* **Entries shown**
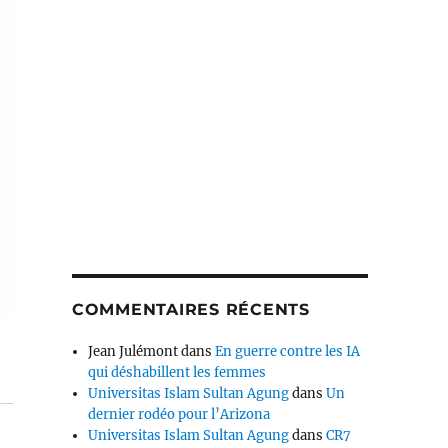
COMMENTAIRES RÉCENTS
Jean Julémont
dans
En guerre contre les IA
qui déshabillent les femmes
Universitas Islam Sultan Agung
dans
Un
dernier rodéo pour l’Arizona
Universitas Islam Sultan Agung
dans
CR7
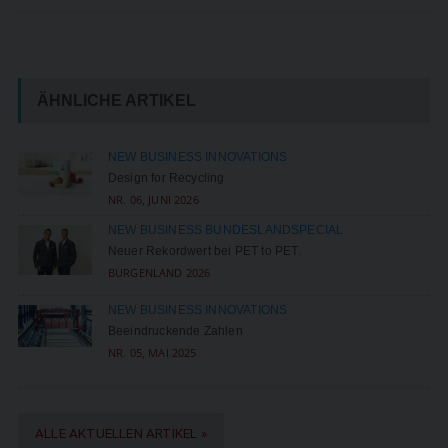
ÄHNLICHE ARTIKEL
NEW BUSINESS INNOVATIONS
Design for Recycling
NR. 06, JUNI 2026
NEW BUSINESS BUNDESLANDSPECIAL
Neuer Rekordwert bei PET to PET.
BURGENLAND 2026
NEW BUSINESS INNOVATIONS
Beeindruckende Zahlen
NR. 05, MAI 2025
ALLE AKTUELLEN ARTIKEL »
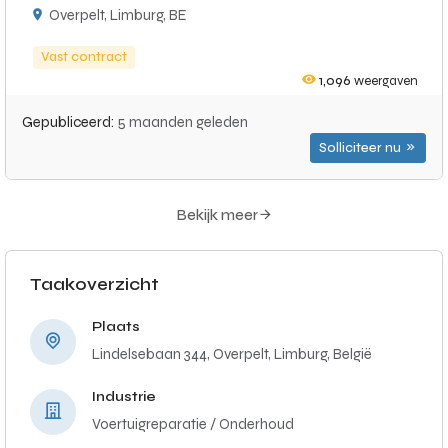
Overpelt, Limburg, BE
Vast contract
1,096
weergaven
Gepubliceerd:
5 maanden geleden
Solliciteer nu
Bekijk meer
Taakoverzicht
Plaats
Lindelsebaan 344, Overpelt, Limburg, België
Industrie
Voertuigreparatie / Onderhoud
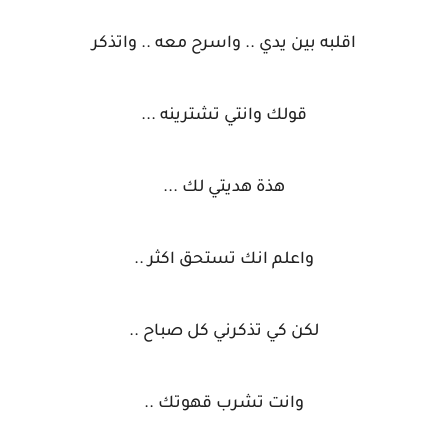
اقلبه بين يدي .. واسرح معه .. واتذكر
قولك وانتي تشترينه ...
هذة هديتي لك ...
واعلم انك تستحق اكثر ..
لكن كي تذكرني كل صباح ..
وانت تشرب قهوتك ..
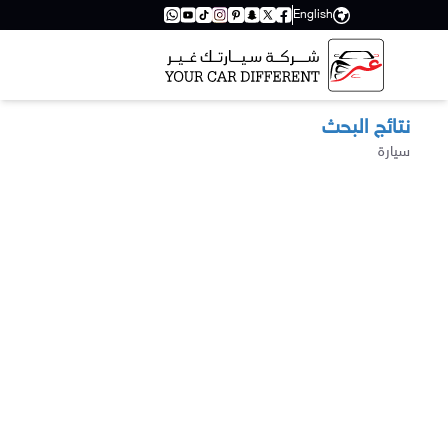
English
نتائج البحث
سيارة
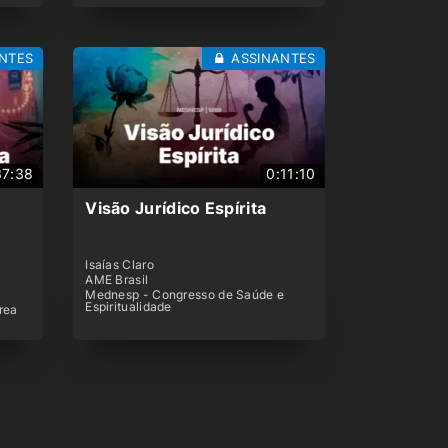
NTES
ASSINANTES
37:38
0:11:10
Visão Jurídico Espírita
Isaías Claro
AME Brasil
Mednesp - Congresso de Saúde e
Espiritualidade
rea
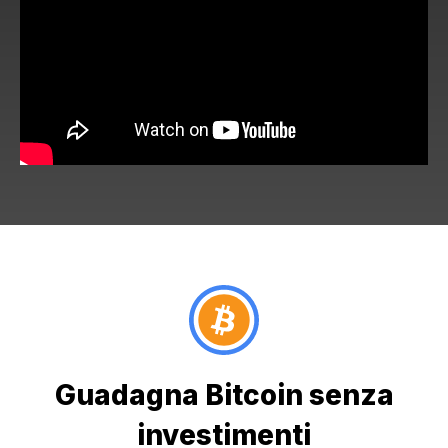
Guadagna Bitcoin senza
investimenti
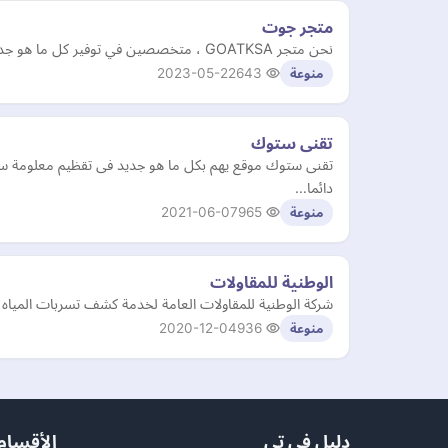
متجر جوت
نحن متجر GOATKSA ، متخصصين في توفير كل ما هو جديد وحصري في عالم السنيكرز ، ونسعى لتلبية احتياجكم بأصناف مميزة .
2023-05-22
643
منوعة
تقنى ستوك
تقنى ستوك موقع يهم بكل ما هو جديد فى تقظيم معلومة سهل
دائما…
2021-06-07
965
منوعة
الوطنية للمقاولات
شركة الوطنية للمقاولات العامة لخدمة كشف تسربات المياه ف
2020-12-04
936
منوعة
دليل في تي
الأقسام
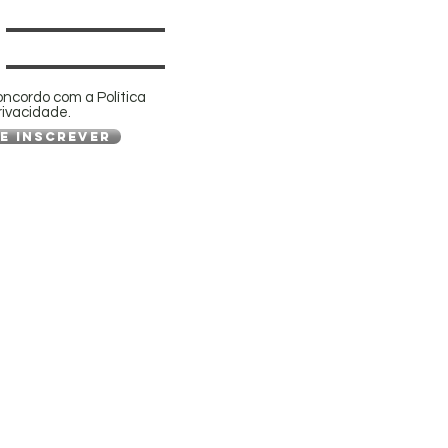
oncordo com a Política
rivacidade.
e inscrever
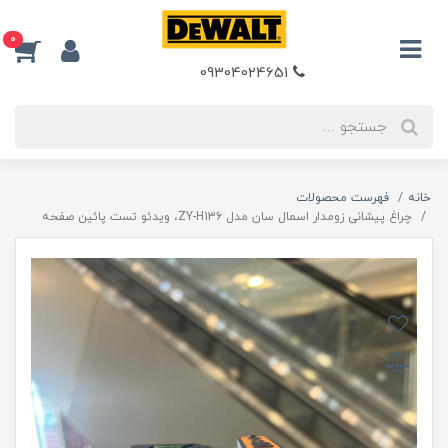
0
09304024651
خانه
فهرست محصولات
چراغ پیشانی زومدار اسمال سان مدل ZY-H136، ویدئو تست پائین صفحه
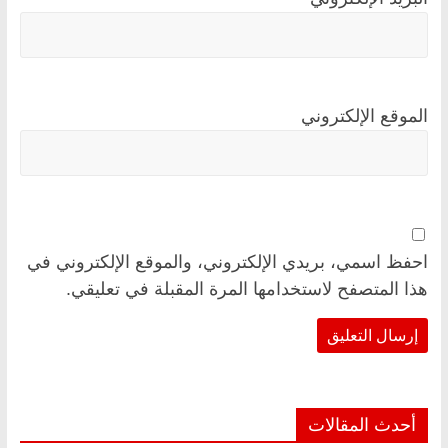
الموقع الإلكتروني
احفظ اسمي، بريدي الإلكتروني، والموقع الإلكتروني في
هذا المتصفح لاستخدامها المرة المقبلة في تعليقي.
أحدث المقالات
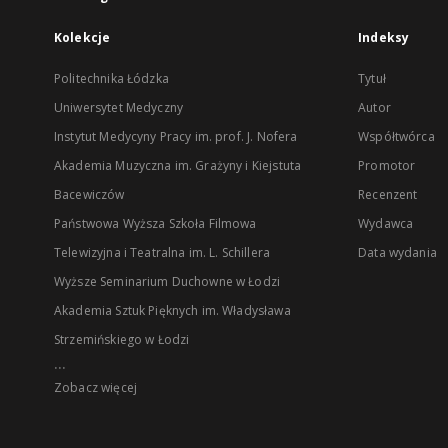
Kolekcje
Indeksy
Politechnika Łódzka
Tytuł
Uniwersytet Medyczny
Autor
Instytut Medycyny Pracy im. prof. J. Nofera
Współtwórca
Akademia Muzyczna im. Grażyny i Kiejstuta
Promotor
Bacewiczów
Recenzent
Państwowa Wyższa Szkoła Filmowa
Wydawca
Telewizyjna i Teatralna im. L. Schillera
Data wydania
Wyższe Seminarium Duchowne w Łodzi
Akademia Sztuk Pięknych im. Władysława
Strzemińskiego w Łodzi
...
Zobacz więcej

* **Exercise instructions**
Pictures aside, write out verbatim every line from the first line of the material through the line holding "BURGENLAND 2026".

* **Output below**
COMMENTAIRES RÉCENTS
Jean Julémont
dans
En guerre contre les IA
qui déshabillent les femmes
Universitas Islam Sultan Agung
dans
Un
dernier rodéo pour l’Arizona
Universitas Islam Sultan Agung
dans
CR7
ÄHNLICHE ARTIKEL
NEW BUSINESS INNOVATIONS
Design for Recycling
NR. 06, JUNI 2026
NEW BUSINESS BUNDESLANDSPECIAL
Neuer Rekordwert bei PET to PET.
BURGENLAND 2026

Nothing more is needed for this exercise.